The most difficult parts of divorce is that moment when you have to tell and then begin to prepare your children for the divorce. While your children may be bystanders to the decision to divorce and legal proceedings, they may suffer the consequences of the decisions they had no part in making. How you inform your children of your intent to divorce and then help them adjust to their post-divorce lives will have a lasting impact on them.
How to tell children about the divorce:
- Don’t involve them in the decision until the divorce is a certainty. There is no need to upset or worry your children them if all you are doing is “thinking about it.” The should not be involved in the decision-making process.
- Break the news of the news of the divorce with your spouse. Your talk should be free of blame and finger pointing.
- Assure the children that they are without fault for the divorce. Let them know that though you and your spouse are separating and the family structure may be changing, they still have parents who care about them.
- Spare your children the detailed reasons for the divorce. Children do not need to know of the infidelities or financial issues that caused the breakup.
- Honestly answer their questions and address their concerns, but let them understand some issues are “adult” and would be inappropriate for you to discuss with them.
- Assure them that though their mother and father have personal differences, one thing that you both agree on is your love for them. Be adamant that they have done nothing wrong and are not in any way responsible for the divorce.
How to ease the children’s post-divorce transition
- Maintain pre-divorce structure and routines. To the extent possible, maintain the pre-divorce routines, extra-curricular activities, and schedules. Structure will help maintain normality; the semblance of normality will give the children the comfort of knowing things may be okay.
2. Learn how to co-parent with your ex. If you have joint custody, you will want to make the best decisions regarding your children’s health education and welfare. Decisions made in anger or spite are generally not the best decision.
3. If you and your ex cannot co-parent, mediate your disputes with the appropriate experts. If, for instance, the issue is medical, seek out the opinion of the child’s physician. If the issues are deeper or more complex, or there is an ability to communicate or even to recognize that there is a problem, seek out the services of a parenting coordinator. This trained expert will assist you opening up lines of communication and in making appropriate parenting choices.

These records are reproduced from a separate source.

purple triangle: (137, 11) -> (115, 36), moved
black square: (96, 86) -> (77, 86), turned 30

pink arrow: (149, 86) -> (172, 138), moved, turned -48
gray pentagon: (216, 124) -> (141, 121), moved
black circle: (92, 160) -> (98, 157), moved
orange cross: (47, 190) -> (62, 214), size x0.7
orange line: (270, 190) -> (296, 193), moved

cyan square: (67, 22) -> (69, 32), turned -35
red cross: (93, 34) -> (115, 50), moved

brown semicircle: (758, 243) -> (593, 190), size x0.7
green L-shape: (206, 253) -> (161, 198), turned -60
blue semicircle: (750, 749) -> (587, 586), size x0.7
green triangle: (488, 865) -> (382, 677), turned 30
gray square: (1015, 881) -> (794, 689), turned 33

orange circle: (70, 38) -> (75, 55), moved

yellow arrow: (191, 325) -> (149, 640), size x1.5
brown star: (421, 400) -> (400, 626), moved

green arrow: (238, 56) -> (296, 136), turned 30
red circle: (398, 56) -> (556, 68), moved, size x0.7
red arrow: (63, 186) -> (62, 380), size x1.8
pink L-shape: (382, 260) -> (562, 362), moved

4. Don’t enmesh the children in your disputes, engage them as your spies or make them your messenger. Your children should not have the responsibility of delivering changes to the parenting schedule (“Tell Mom, that I can’t pick you up next Sunday”) or be asked to be your eyes and ears (“Who did Daddy go out with last night?”). The children should not be forced to pick sides. If you have a dispute with your ex, don’t make your children parties to it.
If you and your ex can agree to try an immunize the children from the divorce and put their best interests ahead of your anger, jealousy or even indifference to your spouse, your children may thrive in spite of the divorce.